On reflection, and in response to a torrent of near- identically phrased outraged mail: I shouldn't have called Gov. Rick Perry's reference to Galileo during this week's Republican debate "flat-out moronic." That's mean talk that I shouldn't use about anyone, and I'm sorry.
I should just have said that his comment seemed ill-thought-out, weird, and self-defeating, for exactly the reasons I set out the first time through.
The Galileo story has its many twists, but its plainest symbolism is the tension between science and religious/bureaucratic orthodoxy. The plainest symbolism is all you can apply when you make an offhand allusion during a debate, as Gov. Perry did when saying "Galileo got outvoted for a spell" to defend his skepticism about climate science.

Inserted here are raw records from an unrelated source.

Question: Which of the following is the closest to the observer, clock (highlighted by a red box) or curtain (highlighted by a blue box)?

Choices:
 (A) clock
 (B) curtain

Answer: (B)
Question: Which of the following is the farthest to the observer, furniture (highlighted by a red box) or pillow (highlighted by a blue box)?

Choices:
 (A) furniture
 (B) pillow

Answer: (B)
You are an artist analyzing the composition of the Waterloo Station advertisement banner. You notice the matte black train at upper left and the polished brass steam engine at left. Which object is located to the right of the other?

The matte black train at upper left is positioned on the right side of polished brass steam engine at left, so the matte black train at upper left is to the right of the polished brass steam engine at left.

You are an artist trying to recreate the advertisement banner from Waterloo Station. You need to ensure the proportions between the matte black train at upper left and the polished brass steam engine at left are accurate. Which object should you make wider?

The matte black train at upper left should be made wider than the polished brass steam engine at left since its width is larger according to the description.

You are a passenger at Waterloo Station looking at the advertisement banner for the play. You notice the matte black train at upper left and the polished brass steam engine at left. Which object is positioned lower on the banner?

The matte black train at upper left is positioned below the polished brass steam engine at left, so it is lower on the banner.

Most members of today's world scientific community would apply the Galileo analogy in exactly the opposite way. (Ie, scientists saying something that much of established religious/bureaucratic orthodoxy would rather not hear.)

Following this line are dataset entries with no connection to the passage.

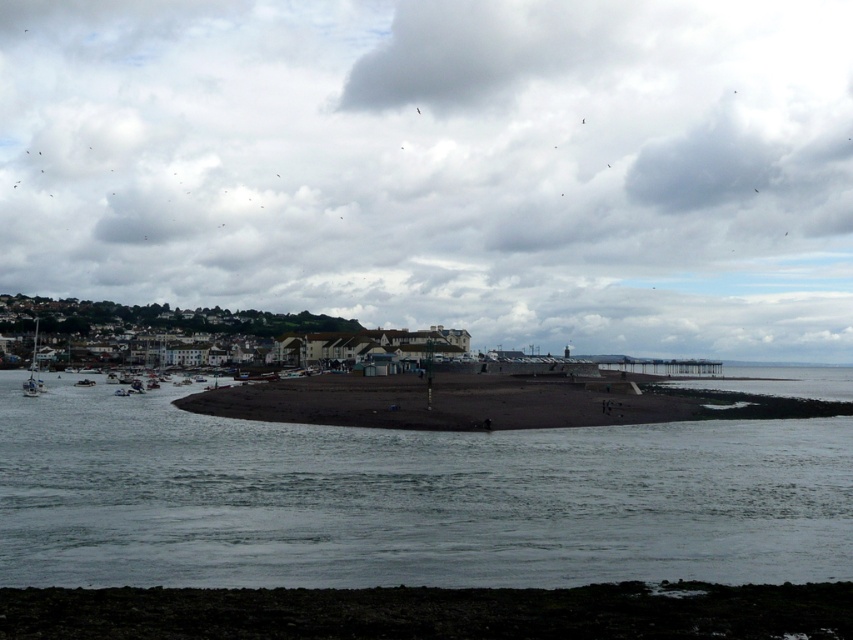 Question: Which of the following is the farthest from the observer?

Choices:
 (A) (38, 317)
 (B) (279, 596)
 (C) (346, 400)
 (D) (749, 195)

Answer: (D)

Question: Which object appears closest to the camera in this image?

Choices:
 (A) cloudy sky at upper center
 (B) white plastic sailboat at left

Answer: (B)

Question: Is dark gray water at center wider than dark sand at lower center?

Choices:
 (A) no
 (B) yes

Answer: (B)

Question: Which point is farther to the camera?

Choices:
 (A) (474, 573)
 (B) (622, 404)

Answer: (B)

Question: Can you confirm if dark gray water at center is smaller than white plastic sailboat at left?

Choices:
 (A) yes
 (B) no

Answer: (A)

Question: Does dark gray water at center have a smaller size compared to dark sand beach at center?

Choices:
 (A) yes
 (B) no

Answer: (B) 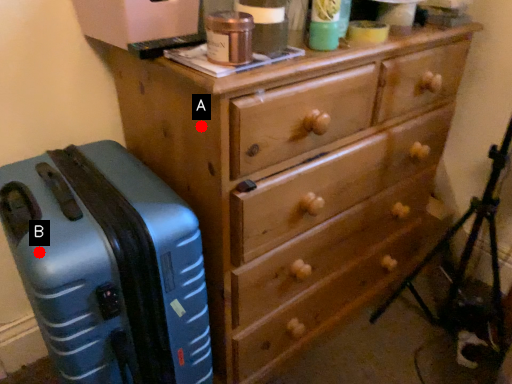 Question: Two points are circled on the image, labeled by A and B beside each circle. Which point is farther from the camera taking this photo?

Choices:
 (A) A is further
 (B) B is further

Answer: (A) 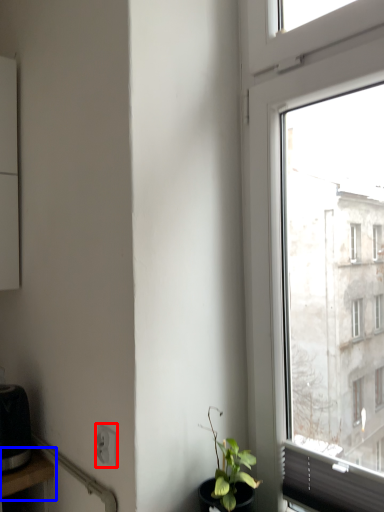 Question: Which of the following is the closest to the observer, power plugs and sockets (highlighted by a red box) or table (highlighted by a blue box)?

Choices:
 (A) power plugs and sockets
 (B) table

Answer: (A)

You can make a reverse-backflip argument, as many of Perry's supporters have, that today's international scientists are in fact the counterparts to the 17th century inquisitors of the Vatican, and that Gov. Perry and the dissident scientists he relies on (none of whom, on being questioned twice, could or would he name) are the real counterparts to brave Galileo. Fine. But if you want that case to be convincing to an audience beyond existing believers, you had better be prepared to make the case, rather than just throwing out an allusion. Especially when, as I pointed out the first time, there are so many less complicated historical examples with which to make the same point.